What is Autism Spectrum Disorder?

Autism spectrum disorders (ASD) include impairments in socialization, communication, and/or restricted interests/need for sameness/perseverative behaviors. No two children with ASD display the same symptoms. However, these impairments affect a child’s behavior, social skills, and general communication skills. There are different types of ASD’s, which are also referred to as pervasive developmental disorders. These include Autistic Disorder, Asperger Syndrome, and Pervasive Developmental Disorder, Not Otherwise Specified (PD-NOS).

Social Deficits:
  •  Poor eye contact
  •  Fails to respond to parental smiling or other facial expressions
  •  Lack of reciprocal social interaction (e.g. Does not look at objects that are pointed out to them and does not bring objects to show parents)
  •  Lacks appropriate facial expressions
  •  Is unable to show concern or empathy for others
  •  Prefers to play alone; does not know how to make friends
  •  May be attached to objects, rather than people
Communication Deficits:
  •   Does not say single words by 15-months of two-worded phrases by 24-months
  •   Repeats exactly what others say without understanding what it means (i.e.  echolalia)
  •   Fails to respond when someone calls his name.
  •   Pronoun reversal (“you” for “I”)
  •   May use fewer gestures or none at all
  •   Language skills are delayed, and/or very concrete
  •   Is unable to “take turns” in conversations. Prefers to talk about topics which are   interesting to them, but necessarily to others.
  •   Lacks imaginative or make-believe play.
Behavioral Deficits:
  •   Displays stereotypic behaviors such as rocking, spinning, swaying, finger twirling, and hand flapping.
  •   Likes sameness, routines, and predictability. Change is very difficult.
  •   Plays with parts of toys, rather than how the toy is intended to be used.
  •   May exhibit “splinter skills” (i.e., strengths in a given area when other areas are    significantly delayed.)
  •   Often have a narrow and intense focus of interest (i.e., “passions”)
  •   Lacks fear and does not cry when in pain
  •   Repeats the same activities over and over
  •   May be (but not necessarily) sensitive to smells, sounds, lights, textures and    touch



Studies continue to explore the causes of autism, although at this time we do not know what causes ASD. However, we do know that if a family has a child diagnosed with ASD, there is a 10x greater likelihood that future children may also have an ASD. Studies have demonstrated that in families with autism, there are often other developmental concerns (i.e., language delays, learning disorders, anxiety, mood disorders). We also know that certain medical conditions tend to occur more often with ASD’s, especially autistic disorder. These conditions include fragile X syndrome, tuberous sclerosis, congenital rubella syndrome, and untreated PKU.

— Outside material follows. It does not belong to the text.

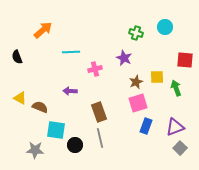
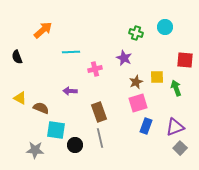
brown semicircle: moved 1 px right, 1 px down
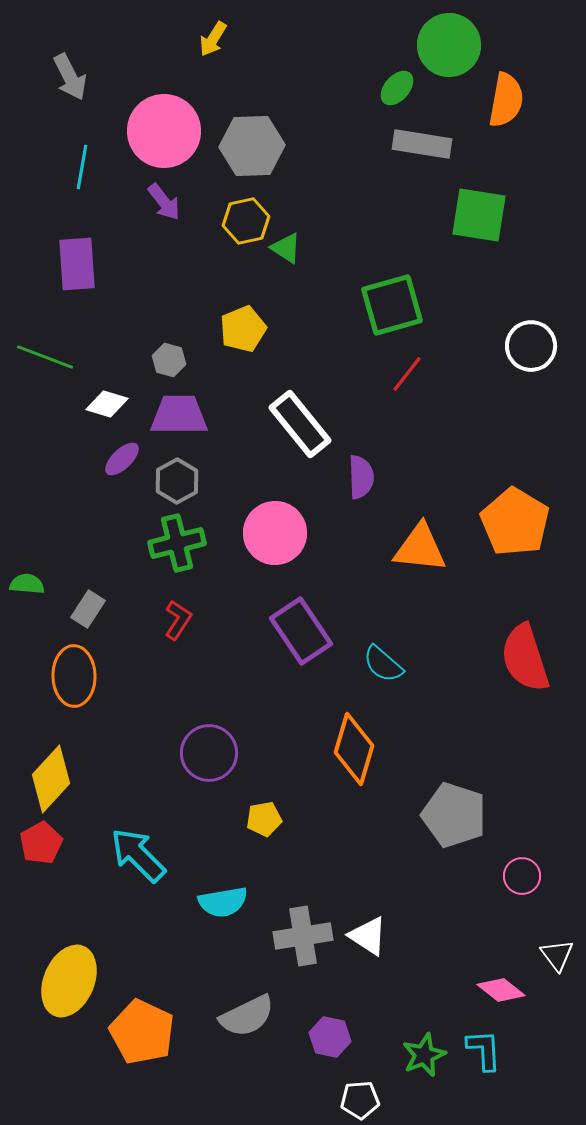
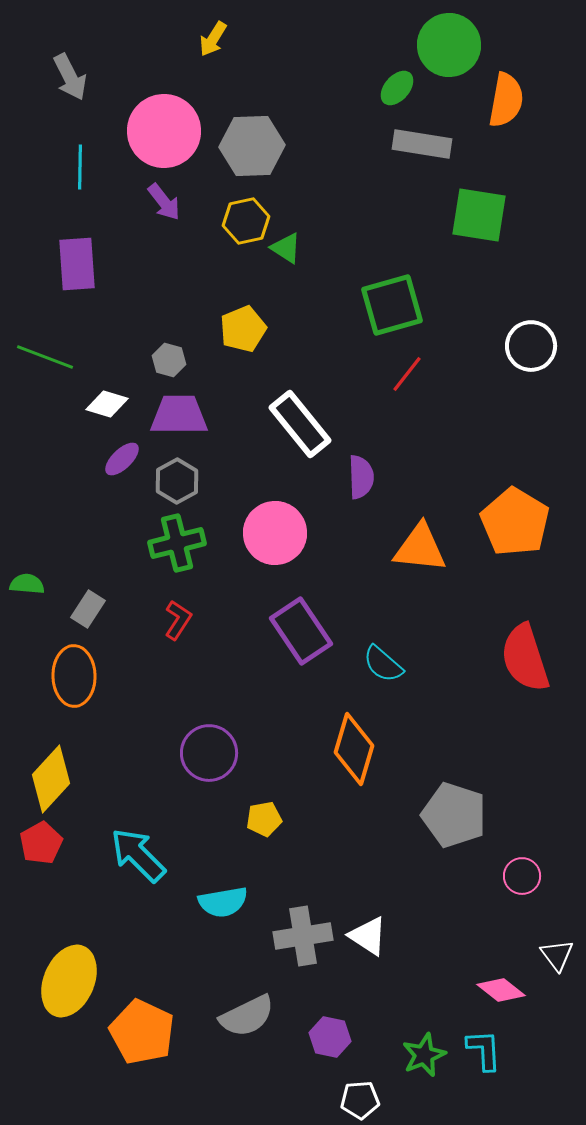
cyan line at (82, 167): moved 2 px left; rotated 9 degrees counterclockwise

Current scientific evidence does not support a link between the measles-mumps-rubella (MMR) vaccine or any combination of vaccines and ASD. There is also no scientific proof to support a link between thimerosal (a mercury-containing preservative) and ASD. Regardless, vaccines no longer contain mercury.

About 25% of children diagnosed with ASD will have normal developmental until about 18-months of age, after which they gradually or suddenly lose many skills (i.e., stop talking, stop waving good-bye, stop looking when their names are called, more withdrawn). However, upon careful review of video tapes of these children at 1-year birthdays, subtle signs of ASD were actually shown.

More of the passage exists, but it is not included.